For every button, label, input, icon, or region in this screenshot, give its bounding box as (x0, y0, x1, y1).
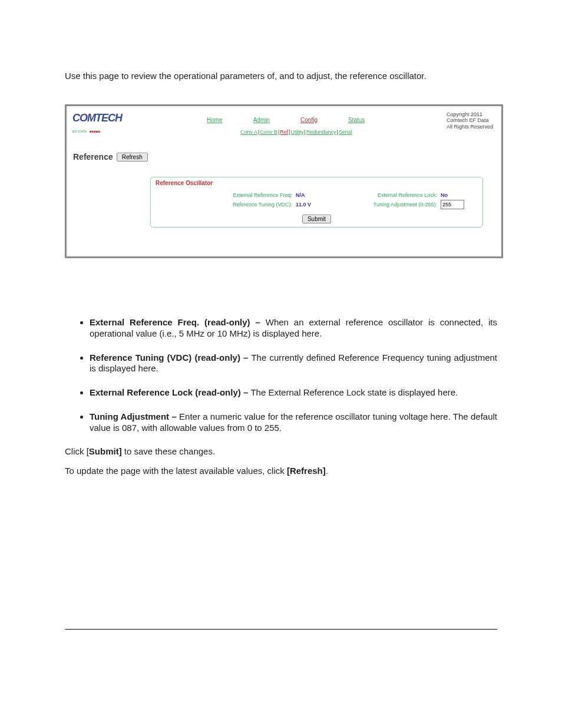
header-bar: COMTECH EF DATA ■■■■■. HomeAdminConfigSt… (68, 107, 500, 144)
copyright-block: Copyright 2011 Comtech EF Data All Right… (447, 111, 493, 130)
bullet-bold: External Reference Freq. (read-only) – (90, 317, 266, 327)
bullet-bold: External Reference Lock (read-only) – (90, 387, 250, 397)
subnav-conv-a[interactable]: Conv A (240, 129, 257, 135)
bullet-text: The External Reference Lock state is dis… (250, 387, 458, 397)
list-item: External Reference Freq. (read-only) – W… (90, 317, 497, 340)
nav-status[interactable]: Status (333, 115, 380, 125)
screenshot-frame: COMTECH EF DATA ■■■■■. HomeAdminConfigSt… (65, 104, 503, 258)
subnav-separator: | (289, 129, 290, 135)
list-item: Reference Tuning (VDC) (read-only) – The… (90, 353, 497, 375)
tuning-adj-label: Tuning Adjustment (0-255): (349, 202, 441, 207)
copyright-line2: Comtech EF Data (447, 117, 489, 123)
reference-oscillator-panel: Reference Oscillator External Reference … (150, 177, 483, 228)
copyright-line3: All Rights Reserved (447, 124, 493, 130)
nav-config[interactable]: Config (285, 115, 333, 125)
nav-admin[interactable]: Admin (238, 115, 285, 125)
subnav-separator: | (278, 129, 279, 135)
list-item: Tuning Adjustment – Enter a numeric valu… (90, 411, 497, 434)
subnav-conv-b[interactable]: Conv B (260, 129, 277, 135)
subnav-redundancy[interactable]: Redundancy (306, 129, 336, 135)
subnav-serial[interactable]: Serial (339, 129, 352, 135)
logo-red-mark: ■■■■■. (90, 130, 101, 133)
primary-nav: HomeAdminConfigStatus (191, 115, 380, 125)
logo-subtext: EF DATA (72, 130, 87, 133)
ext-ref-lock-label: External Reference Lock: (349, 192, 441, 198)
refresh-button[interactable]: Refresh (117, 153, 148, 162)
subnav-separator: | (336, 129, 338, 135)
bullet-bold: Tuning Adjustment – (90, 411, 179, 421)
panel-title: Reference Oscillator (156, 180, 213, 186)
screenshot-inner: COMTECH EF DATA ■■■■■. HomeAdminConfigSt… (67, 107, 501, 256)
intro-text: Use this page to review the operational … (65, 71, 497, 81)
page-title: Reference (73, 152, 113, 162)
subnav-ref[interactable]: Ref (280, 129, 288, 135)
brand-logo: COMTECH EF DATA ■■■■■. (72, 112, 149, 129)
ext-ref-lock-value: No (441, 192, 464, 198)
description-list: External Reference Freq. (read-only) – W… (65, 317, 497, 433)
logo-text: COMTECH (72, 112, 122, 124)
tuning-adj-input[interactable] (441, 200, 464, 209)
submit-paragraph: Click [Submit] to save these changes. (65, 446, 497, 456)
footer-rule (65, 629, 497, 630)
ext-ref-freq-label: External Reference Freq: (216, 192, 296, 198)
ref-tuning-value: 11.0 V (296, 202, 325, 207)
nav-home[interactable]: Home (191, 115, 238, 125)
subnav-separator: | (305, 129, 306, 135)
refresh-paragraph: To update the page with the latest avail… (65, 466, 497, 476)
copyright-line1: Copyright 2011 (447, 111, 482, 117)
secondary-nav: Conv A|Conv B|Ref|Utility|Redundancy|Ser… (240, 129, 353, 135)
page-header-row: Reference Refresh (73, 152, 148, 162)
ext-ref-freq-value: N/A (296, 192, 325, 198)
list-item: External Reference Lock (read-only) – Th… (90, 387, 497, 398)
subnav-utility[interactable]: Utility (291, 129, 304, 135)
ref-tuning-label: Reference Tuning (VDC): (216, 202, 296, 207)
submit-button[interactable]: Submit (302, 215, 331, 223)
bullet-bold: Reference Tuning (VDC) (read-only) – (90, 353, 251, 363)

### Task to carry out
Repeat the records in full and exactly, leaving every picture out.

### Completed exercise
For every button, label, input, icon, or region in this screenshot, give its bounding box as (x0, y0, x1, y1).
header-bar: COMTECH EF DATA ■■■■■. HomeAdminConfigSt… (68, 107, 500, 144)
copyright-block: Copyright 2011 Comtech EF Data All Right… (447, 111, 493, 130)
bullet-bold: External Reference Freq. (read-only) – (90, 317, 266, 327)
bullet-bold: External Reference Lock (read-only) – (90, 387, 250, 397)
subnav-conv-a[interactable]: Conv A (240, 129, 257, 135)
bullet-text: The External Reference Lock state is dis… (250, 387, 458, 397)
list-item: External Reference Freq. (read-only) – W… (90, 317, 497, 340)
nav-status[interactable]: Status (333, 115, 380, 125)
screenshot-frame: COMTECH EF DATA ■■■■■. HomeAdminConfigSt… (65, 104, 503, 258)
subnav-separator: | (289, 129, 290, 135)
list-item: Reference Tuning (VDC) (read-only) – The… (90, 353, 497, 375)
tuning-adj-label: Tuning Adjustment (0-255): (349, 202, 441, 207)
copyright-line2: Comtech EF Data (447, 117, 489, 123)
reference-oscillator-panel: Reference Oscillator External Reference … (150, 177, 483, 228)
copyright-line3: All Rights Reserved (447, 124, 493, 130)
nav-config[interactable]: Config (285, 115, 333, 125)
nav-admin[interactable]: Admin (238, 115, 285, 125)
subnav-separator: | (278, 129, 279, 135)
list-item: Tuning Adjustment – Enter a numeric valu… (90, 411, 497, 434)
subnav-conv-b[interactable]: Conv B (260, 129, 277, 135)
subnav-redundancy[interactable]: Redundancy (306, 129, 336, 135)
subnav-serial[interactable]: Serial (339, 129, 352, 135)
logo-red-mark: ■■■■■. (90, 130, 101, 133)
primary-nav: HomeAdminConfigStatus (191, 115, 380, 125)
logo-subtext: EF DATA (72, 130, 87, 133)
ext-ref-lock-label: External Reference Lock: (349, 192, 441, 198)
refresh-button[interactable]: Refresh (117, 153, 148, 162)
subnav-separator: | (336, 129, 338, 135)
bullet-bold: Tuning Adjustment – (90, 411, 179, 421)
panel-title: Reference Oscillator (156, 180, 213, 186)
screenshot-inner: COMTECH EF DATA ■■■■■. HomeAdminConfigSt… (67, 107, 501, 256)
intro-text: Use this page to review the operational … (65, 71, 497, 81)
page-title: Reference (73, 152, 113, 162)
subnav-ref[interactable]: Ref (280, 129, 288, 135)
brand-logo: COMTECH EF DATA ■■■■■. (72, 112, 149, 129)
ext-ref-lock-value: No (441, 192, 464, 198)
description-list: External Reference Freq. (read-only) – W… (65, 317, 497, 433)
logo-text: COMTECH (72, 112, 122, 124)
tuning-adj-input[interactable] (441, 200, 464, 209)
submit-paragraph: Click [Submit] to save these changes. (65, 446, 497, 456)
footer-rule (65, 629, 497, 630)
ext-ref-freq-label: External Reference Freq: (216, 192, 296, 198)
ref-tuning-value: 11.0 V (296, 202, 325, 207)
nav-home[interactable]: Home (191, 115, 238, 125)
subnav-separator: | (305, 129, 306, 135)
refresh-paragraph: To update the page with the latest avail… (65, 466, 497, 476)
copyright-line1: Copyright 2011 (447, 111, 482, 117)
secondary-nav: Conv A|Conv B|Ref|Utility|Redundancy|Ser… (240, 129, 353, 135)
page-header-row: Reference Refresh (73, 152, 148, 162)
ext-ref-freq-value: N/A (296, 192, 325, 198)
list-item: External Reference Lock (read-only) – Th… (90, 387, 497, 398)
subnav-utility[interactable]: Utility (291, 129, 304, 135)
ref-tuning-label: Reference Tuning (VDC): (216, 202, 296, 207)
submit-button[interactable]: Submit (302, 215, 331, 223)
bullet-bold: Reference Tuning (VDC) (read-only) – (90, 353, 251, 363)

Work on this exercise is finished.